Provided records below:

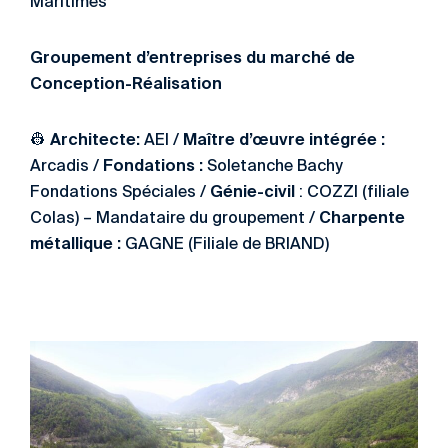
Maritimes
Groupement d’entreprises du marché de
Conception-Réalisation
Architecte:
Maître d’œuvre intégrée :
👷
AEI /
Fondations :
Arcadis /
Soletanche Bachy
Génie-civil
Fondations Spéciales /
: COZZI (filiale
Charpente
Colas) – Mandataire du groupement /
métallique :
GAGNE (Filiale de BRIAND)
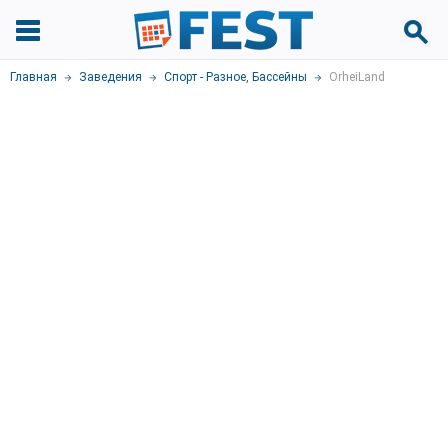
Главная
Заведения
Спорт - Разное
,
Бассейны
OrheiLand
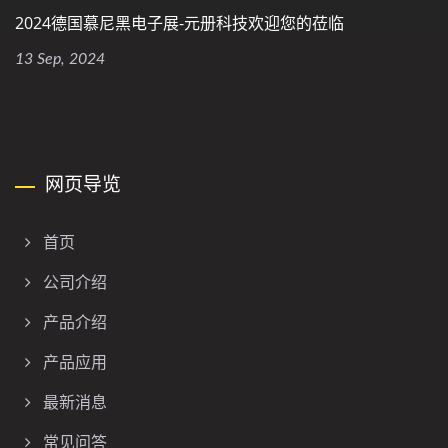
2024德国慕尼黑电子展-元册科技欢迎您的莅临
13 Sep, 2024
网页导览
首页
公司介绍
产品介绍
产品应用
最新消息
常见问答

End of Provided records.

— Aim of the exercise —
Copy all records exactly, no images.

— Output of the exercise —
Maritimes
Groupement d’entreprises du marché de
Conception-Réalisation
Architecte:
Maître d’œuvre intégrée :
👷
AEI /
Fondations :
Arcadis /
Soletanche Bachy
Génie-civil
Fondations Spéciales /
: COZZI (filiale
Charpente
Colas) – Mandataire du groupement /
métallique :
GAGNE (Filiale de BRIAND)
Главная
Заведения
Спорт - Разное
,
Бассейны
OrheiLand
2024德国慕尼黑电子展-元册科技欢迎您的莅临
13 Sep, 2024
网页导览
首页
公司介绍
产品介绍
产品应用
最新消息
常见问答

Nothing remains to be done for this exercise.